##### INPUT

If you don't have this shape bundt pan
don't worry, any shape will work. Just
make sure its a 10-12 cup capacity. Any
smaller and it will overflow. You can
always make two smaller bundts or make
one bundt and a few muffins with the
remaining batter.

##########

> **WORK ORDER**: Retype each entry without altering a single word.

> **TASK OUTPUT**:
If you don't have this shape bundt pan
don't worry, any shape will work. Just
make sure its a 10-12 cup capacity. Any
smaller and it will overflow. You can
always make two smaller bundts or make
one bundt and a few muffins with the
remaining batter.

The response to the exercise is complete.